Rice U. Team Cultivates Indoor Garden

Kelly MarshallEducation, Food, Research

From left: Jared Broadman, George Dawson, Dominique Schaefer Pipps and Sanjiv Gopalkrishnan. (Credit: Jeff Fitlow/Rice University)

A team at Rice University, cleverly named Lettuce Turnip the Beet, has designed a produce cultivation machine— a hydroponic garden that grows plants without soil. Instead a pump recirculates 55 gallons of water through tiers of PVC pipe, using little energy and no waste to grow lettuce, garlic and other vegetables.

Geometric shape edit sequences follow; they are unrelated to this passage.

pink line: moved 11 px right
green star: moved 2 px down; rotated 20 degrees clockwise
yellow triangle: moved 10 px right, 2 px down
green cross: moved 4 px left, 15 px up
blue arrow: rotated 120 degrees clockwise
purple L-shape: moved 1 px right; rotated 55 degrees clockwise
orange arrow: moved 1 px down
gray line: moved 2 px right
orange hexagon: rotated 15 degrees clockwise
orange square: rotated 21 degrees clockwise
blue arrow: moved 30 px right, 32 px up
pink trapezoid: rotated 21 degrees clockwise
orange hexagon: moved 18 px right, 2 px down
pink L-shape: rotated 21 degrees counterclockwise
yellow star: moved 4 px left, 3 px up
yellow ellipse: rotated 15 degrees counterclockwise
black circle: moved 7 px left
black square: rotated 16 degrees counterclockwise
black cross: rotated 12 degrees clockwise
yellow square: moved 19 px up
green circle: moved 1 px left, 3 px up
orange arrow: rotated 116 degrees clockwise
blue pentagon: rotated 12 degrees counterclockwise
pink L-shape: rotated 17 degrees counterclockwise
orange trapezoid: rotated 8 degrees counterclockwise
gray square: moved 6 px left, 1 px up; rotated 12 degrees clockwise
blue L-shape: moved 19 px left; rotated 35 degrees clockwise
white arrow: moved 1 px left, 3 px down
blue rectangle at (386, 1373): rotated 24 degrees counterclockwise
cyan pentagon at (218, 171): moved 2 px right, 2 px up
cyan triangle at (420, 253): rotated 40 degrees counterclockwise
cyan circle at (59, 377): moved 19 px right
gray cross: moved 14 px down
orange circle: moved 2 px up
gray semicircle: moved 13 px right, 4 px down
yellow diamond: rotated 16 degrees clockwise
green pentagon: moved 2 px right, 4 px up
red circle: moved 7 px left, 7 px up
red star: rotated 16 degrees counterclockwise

Sanjiv Gopalkrishnan, Schaefer Pipps, Jared Broadman, and George Dawson are all seniors in mechanical engineering at Rice and it is their goal to produce enough food to make one salad a week for a year in an apartment setting.

“We wanted to minimize power consumption and environmental impact, but maximize nutritional content and yield,” Dawson said. “The machine should coexist with humans in a rather small living environment. Noises, lights and smells shouldn’t interfere with the sleep cycle or life in general, and basic maintenance should be kept simple.”

Before it’s done the team will install sensors monitor pH levels, nutrients, temperature and other factors. The final project will be taken to Chalmers University of Technology in Gothenburg, Sweden.